Nilai Filosofis dan Spiritualitas
Lebih dari sekadar kompetisi kecepatan, Pacu Jalur sarat makna adat dan filosofi. Proses pembuatan perahu dimulai dengan memilih kayu dari hutan yang dilakukan melalui ritual adat. Tokoh kampung memimpin proses ini, memperlihatkan betapa dalamnya nilai spiritual yang terlibat.
Sebelum perlombaan ada ritual "buka jalur", upacara pembersihan dan doa agar perahu dan awaknya dilindungi dari hal-hal buruk. Tokoh adat memimpin prosesi ini, memohon keselamatan dan keberuntungan.
Dalam satu perahu jalur, terdapat berbagai peran penting: komando jalur, juru mudi, tukang gelek (penabuh irama), dan penari jalur, yang biasanya adalah anak-anak. Kehadiran para penari ini diyakini memberi semangat, keharmonisan, dan kekuatan spiritual bagi seluruh tim.
Pacu Jalur di Masa Kini
Festival Pacu Jalur kini menjadi perhelatan budaya tahunan berskala besar. Diselenggarakan di Tepian Narosa, Teluk Kuantan, acara ini diikuti puluhan hingga ratusan tim jalur dari berbagai desa. Sistem perlombaan berlangsung secara gugur dan selalu menarik ribuan penonton setiap tahun.

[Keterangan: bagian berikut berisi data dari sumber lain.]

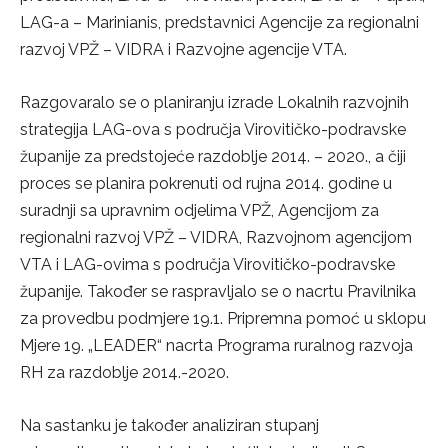
LAG-a – Marinianis, predstavnici Agencije za regionalni
razvoj VPŽ – VIDRA i Razvojne agencije VTA.
Razgovaralo se o planiranju izrade Lokalnih razvojnih
strategija LAG-ova s područja Virovitičko-podravske
županije za predstojeće razdoblje 2014. – 2020., a čiji
proces se planira pokrenuti od rujna 2014. godine u
suradnji sa upravnim odjelima VPŽ, Agencijom za
regionalni razvoj VPŽ – VIDRA, Razvojnom agencijom
VTA i LAG-ovima s područja Virovitičko-podravske
županije. Također se raspravljalo se o nacrtu Pravilnika
za provedbu podmjere 19.1. Pripremna pomoć u sklopu
Mjere 19. „LEADER“ nacrta Programa ruralnog razvoja
RH za razdoblje 2014.-2020.
Na sastanku je također analiziran stupanj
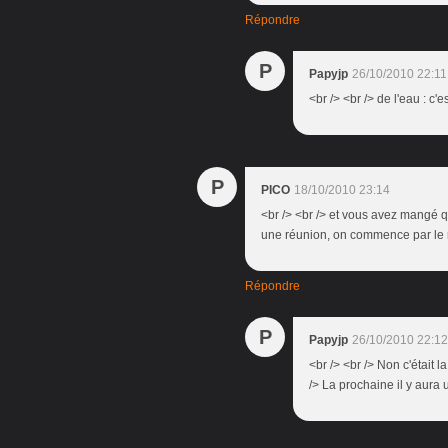
Répondre
P
Papyjp
26/10/2010 22:11
<br /> <br /> de l'eau : c'e
P
PICO
18/10/2010 23:14
<br /> <br /> et vous avez mangé q
une réunion, on commence par le re
Répondre
P
Papyjp
26/10/2010 22:12
<br /> <br /> Non c'était la
/> La prochaine il y aura 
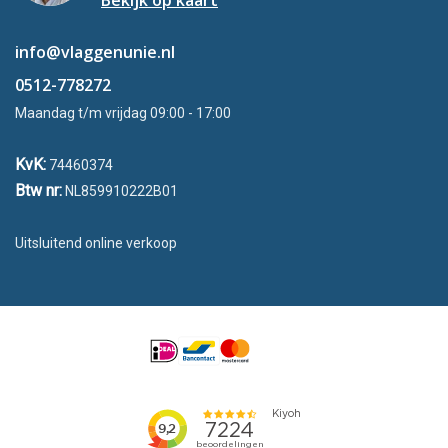
Bekijk op kaart
info@vlaggenunie.nl
0512-778272
Maandag t/m vrijdag 09:00 - 17:00
KvK:
74460374
Btw nr:
NL859910222B01
Uitsluitend online verkoop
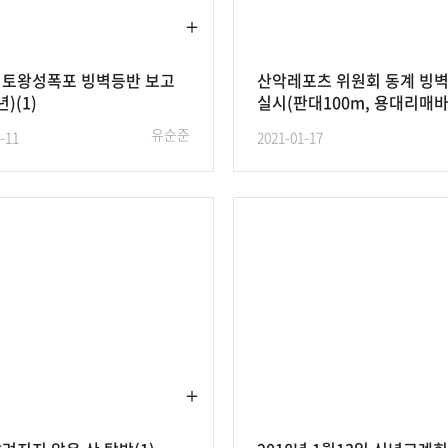
산 토왕성폭포 빙벽등반 보고
산악레포츠 위원회 동계 빙
년)(1)
실시(판대100m, 용대리매바
유순준
-11
2021-01-17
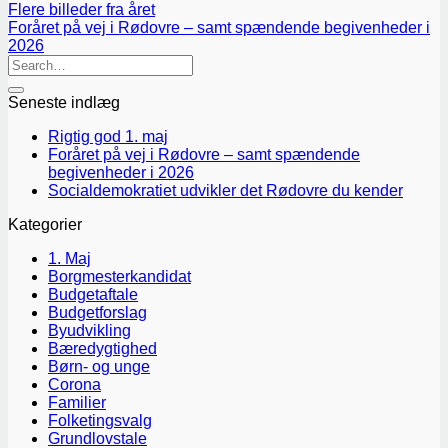
Flere billeder fra året
Foråret på vej i Rødovre – samt spændende begivenheder i
2026
Seneste indlæg
Rigtig god 1. maj
Foråret på vej i Rødovre – samt spændende
begivenheder i 2026
Socialdemokratiet udvikler det Rødovre du kender
Kategorier
1. Maj
Borgmesterkandidat
Budgetaftale
Budgetforslag
Byudvikling
Bæredygtighed
Børn- og unge
Corona
Familier
Folketingsvalg
Grundlovstale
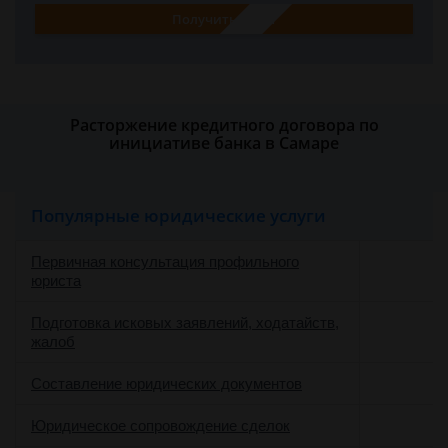
Получить ответ
Расторжение кредитного договора по
инициативе банка в Самаре
Популярные юридические услуги
Первичная консультация профильного
юриста
Подготовка исковых заявлений, ходатайств,
жалоб
Составление юридических документов
Юридическое сопровождение сделок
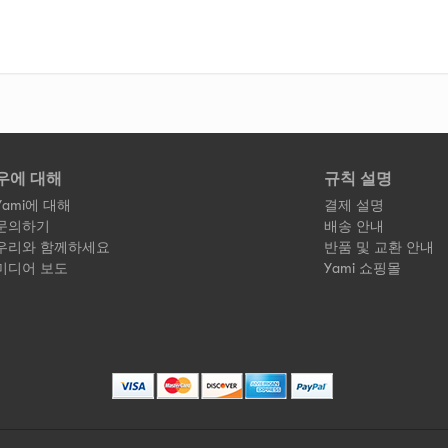
우에 대해
규칙 설명
Yami에 대해
결제 설명
문의하기
배송 안내
우리와 함께하세요
반품 및 교환 안내
미디어 보도
Yami 쇼핑몰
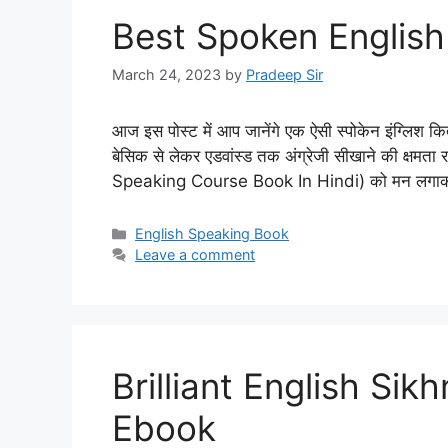
Best Spoken English
March 24, 2023
by
Pradeep Sir
आज इस पोस्ट में आप जानेंगे एक ऐसी स्पोकेन इंग्लिश
बेसिक से लेकर एडवांस्ड तक अंग्रेजी सीखाने की क्षमता
Speaking Course Book In Hindi) को मन लगाकर पढ़ो
Categories
English Speaking Book
Leave a comment
Brilliant English Sik
Ebook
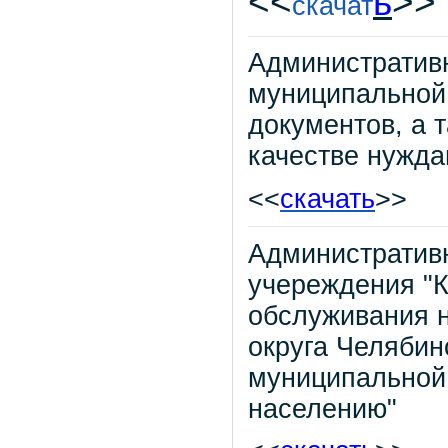
<<
ь
>>
скачат
Административ
муниципальной 
документов, а т
качестве нужд
<<
скачать
>>
Административ
учереждения "
обслуживания н
округа Челябин
муниципальной
населению"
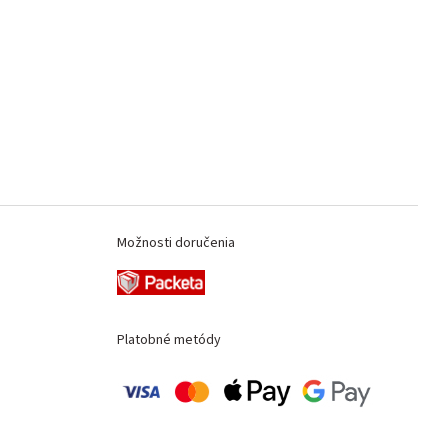
Možnosti doručenia
Platobné metódy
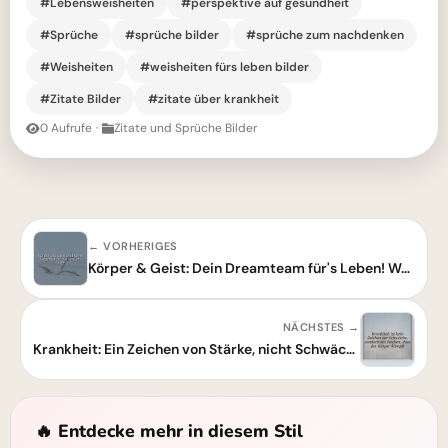
#Lebensweisheiten
#perspektive auf gesundheit
#Sprüche
#sprüche bilder
#sprüche zum nachdenken
#Weisheiten
#weisheiten fürs leben bilder
#Zitate Bilder
#zitate über krankheit
0 Aufrufe
·
Zitate und Sprüche Bilder
← VORHERIGES
Körper & Geist: Dein Dreamteam für's Leben! Was du jetzt wissen musst.
NÄCHSTES →
Krankheit: Ein Zeichen von Stärke, nicht Schwäche
🔥 Entdecke mehr in diesem Stil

Menurut Digital Kuansing, perahu jalur bisa mencapai panjang 40 meter dan diisi oleh hingga 60 awak. Jalur dihias dengan ornamen-ornamen mencolok seperti kepala naga, payung kuning, dan umbul-umbul yang menjadi simbol kekuatan dan identitas masing-masing kampung.
Selain perlombaan, festival ini juga menampilkan pertunjukan seni, bazar UMKM lokal, serta panggung budaya. Dalam direktori Budaya Kita Kemendikbud, Pacu Jalur disebut sebagai tradisi yang tidak hanya menghibur, tetapi juga memperkuat peran budaya dalam kehidupan masyarakat.

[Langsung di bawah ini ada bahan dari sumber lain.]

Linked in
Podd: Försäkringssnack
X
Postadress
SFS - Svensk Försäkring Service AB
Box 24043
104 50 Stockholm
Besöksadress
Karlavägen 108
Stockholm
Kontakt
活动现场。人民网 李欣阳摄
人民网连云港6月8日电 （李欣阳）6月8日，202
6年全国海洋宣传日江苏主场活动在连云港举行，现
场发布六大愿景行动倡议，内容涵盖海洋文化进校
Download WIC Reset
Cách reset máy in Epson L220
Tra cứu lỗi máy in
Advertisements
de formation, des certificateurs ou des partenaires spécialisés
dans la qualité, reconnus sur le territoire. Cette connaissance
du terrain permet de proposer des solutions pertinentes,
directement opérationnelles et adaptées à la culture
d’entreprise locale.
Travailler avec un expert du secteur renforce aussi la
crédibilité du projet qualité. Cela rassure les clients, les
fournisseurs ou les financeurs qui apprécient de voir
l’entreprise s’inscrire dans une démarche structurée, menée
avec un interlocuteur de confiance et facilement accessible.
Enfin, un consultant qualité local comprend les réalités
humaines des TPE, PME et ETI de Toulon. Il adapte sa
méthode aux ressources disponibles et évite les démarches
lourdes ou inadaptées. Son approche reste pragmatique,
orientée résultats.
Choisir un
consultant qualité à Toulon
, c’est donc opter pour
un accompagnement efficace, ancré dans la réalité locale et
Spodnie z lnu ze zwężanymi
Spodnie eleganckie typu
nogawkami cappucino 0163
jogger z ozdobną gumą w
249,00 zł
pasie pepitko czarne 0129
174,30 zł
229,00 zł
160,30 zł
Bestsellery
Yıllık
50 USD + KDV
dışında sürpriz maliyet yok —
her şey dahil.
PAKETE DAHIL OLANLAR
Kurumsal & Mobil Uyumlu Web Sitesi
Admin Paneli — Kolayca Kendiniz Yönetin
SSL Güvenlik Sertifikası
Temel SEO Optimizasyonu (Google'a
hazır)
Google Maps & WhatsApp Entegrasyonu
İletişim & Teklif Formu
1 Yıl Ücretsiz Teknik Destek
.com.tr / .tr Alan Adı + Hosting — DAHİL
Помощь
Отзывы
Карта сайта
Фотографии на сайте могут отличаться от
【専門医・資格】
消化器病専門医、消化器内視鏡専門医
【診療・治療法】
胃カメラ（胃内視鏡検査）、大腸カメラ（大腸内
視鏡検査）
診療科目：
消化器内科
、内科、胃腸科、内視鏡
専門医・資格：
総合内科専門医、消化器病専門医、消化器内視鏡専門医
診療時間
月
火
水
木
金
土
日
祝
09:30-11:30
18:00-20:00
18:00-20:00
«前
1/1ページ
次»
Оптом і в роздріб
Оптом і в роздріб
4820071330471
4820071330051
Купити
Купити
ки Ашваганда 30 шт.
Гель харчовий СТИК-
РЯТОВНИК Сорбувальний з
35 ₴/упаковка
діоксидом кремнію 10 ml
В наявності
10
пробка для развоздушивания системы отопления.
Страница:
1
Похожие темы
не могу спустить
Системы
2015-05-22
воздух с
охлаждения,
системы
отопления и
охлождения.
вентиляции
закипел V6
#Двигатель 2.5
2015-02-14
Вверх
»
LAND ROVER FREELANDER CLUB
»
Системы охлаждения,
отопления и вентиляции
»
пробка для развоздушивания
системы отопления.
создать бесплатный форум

Dari Tradisi Lokal ke Panggung Global
Pacu Jalur adalah bukti nyata bahwa warisan budaya bisa bertahan dan bahkan berkembang di tengah arus zaman. Dengan semangat kebersamaan, nilai spiritual, dan kekuatan budaya yang tetap dijaga, tradisi ini terus melaju. Bukan hanya di Sungai Kuantan, tapi juga di panggung budaya dunia.